Segment Start: Records provided

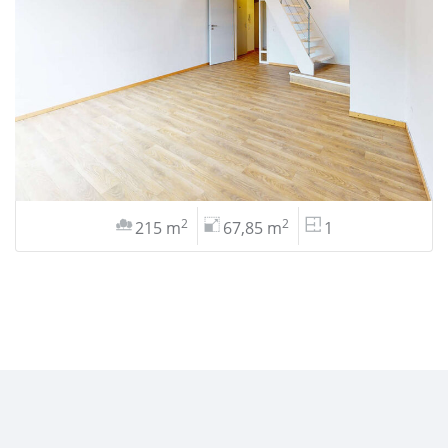
2
2
215 m
67,85 m
1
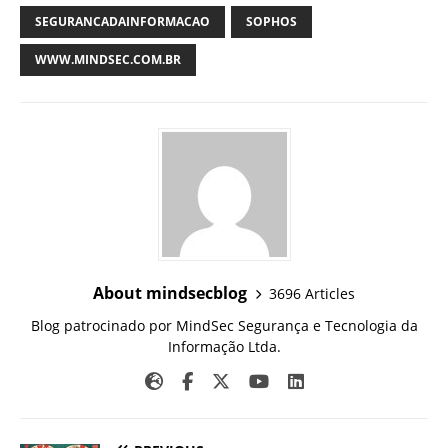
SEGURANCADAINFORMACAO
SOPHOS
WWW.MINDSEC.COM.BR
About mindsecblog
3696 Articles
Blog patrocinado por MindSec Segurança e Tecnologia da
Informação Ltda.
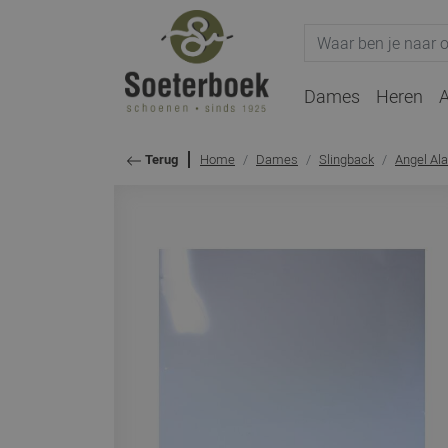
Dames
Heren
A
Home
Dames
Slingback
Angel Al
Terug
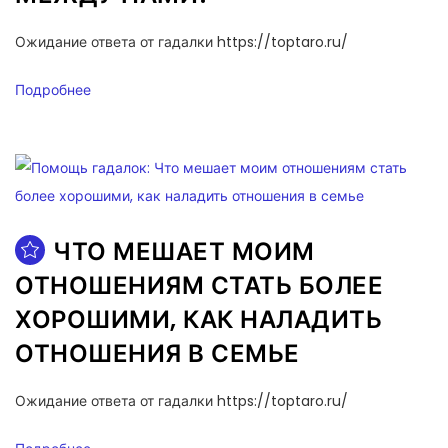
Ожидание ответа от гадалки https://toptaro.ru/
Подробнее
ЧТО МЕШАЕТ МОИМ
ОТНОШЕНИЯМ СТАТЬ БОЛЕЕ
ХОРОШИМИ, КАК НАЛАДИТЬ
ОТНОШЕНИЯ В СЕМЬЕ
Ожидание ответа от гадалки https://toptaro.ru/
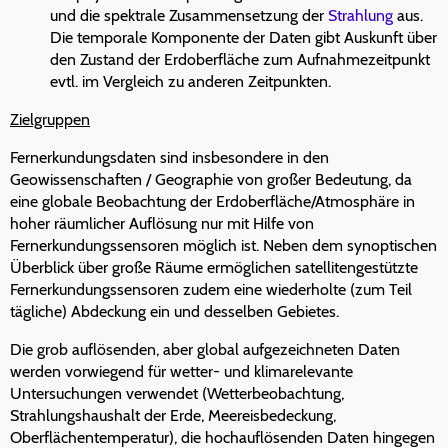
und die spektrale Zusammensetzung der
Strahlung
aus.
Die temporale Komponente der Daten gibt Auskunft über
den Zustand der Erdoberfläche zum Aufnahmezeitpunkt
evtl. im Vergleich zu anderen Zeitpunkten.
Zielgruppen
Fernerkundungsdaten sind insbesondere in den
Geowissenschaften / Geographie von großer Bedeutung, da
eine globale Beobachtung der Erdoberfläche/Atmosphäre in
hoher räumlicher Auflösung nur mit Hilfe von
Fernerkundungssensoren möglich ist. Neben dem synoptischen
Überblick über große Räume ermöglichen satellitengestützte
Fernerkundungssensoren zudem eine wiederholte (zum Teil
tägliche) Abdeckung ein und desselben Gebietes.
Die grob auflösenden, aber global aufgezeichneten Daten
werden vorwiegend für wetter- und klimarelevante
Untersuchungen verwendet (Wetterbeobachtung,
Strahlungshaushalt der Erde, Meereisbedeckung,
Oberflächentemperatur), die hochauflösenden Daten hingegen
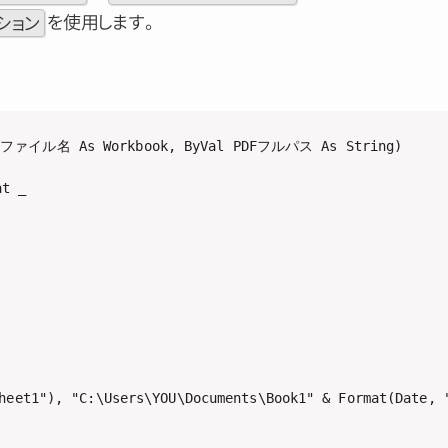
クション
を使用します。
ァイル名 As Workbook, ByVal PDFフルパス As String)

 _

t1"), "C:\Users\YOU\Documents\Book1" & Format(Date, "y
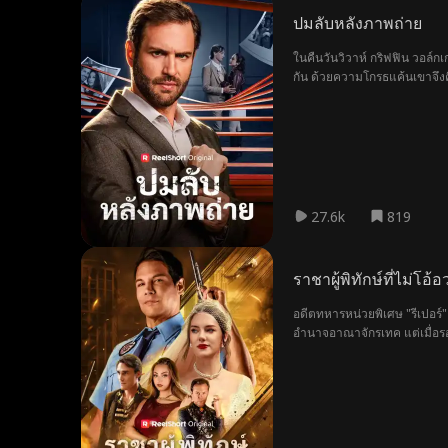
ปมลับหลังภาพถ่าย
ในคืนวันวิวาห์ กริฟฟิน วอล์ก
กัน ด้วยความโกรธแค้นเขาจึงคิ
เบลล่าที่เกิดกับอีธาน หนึ่งใน
คนต่างเชื่อว่ากริฟฟินตกเป็นเ
27.6k
819
ราชาผู้พิทักษ์ที่ไม่โอ้อ
อดีตทหารหน่วยพิเศษ "รีเปอร์"
อำนาจอาณาจักรเทค แต่เมื่อร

Segment End: Records provided

**What to do:**
A single number is expected: how many lines in the material above contain the word "Erdoberfläche".

**Exercise solution:**
2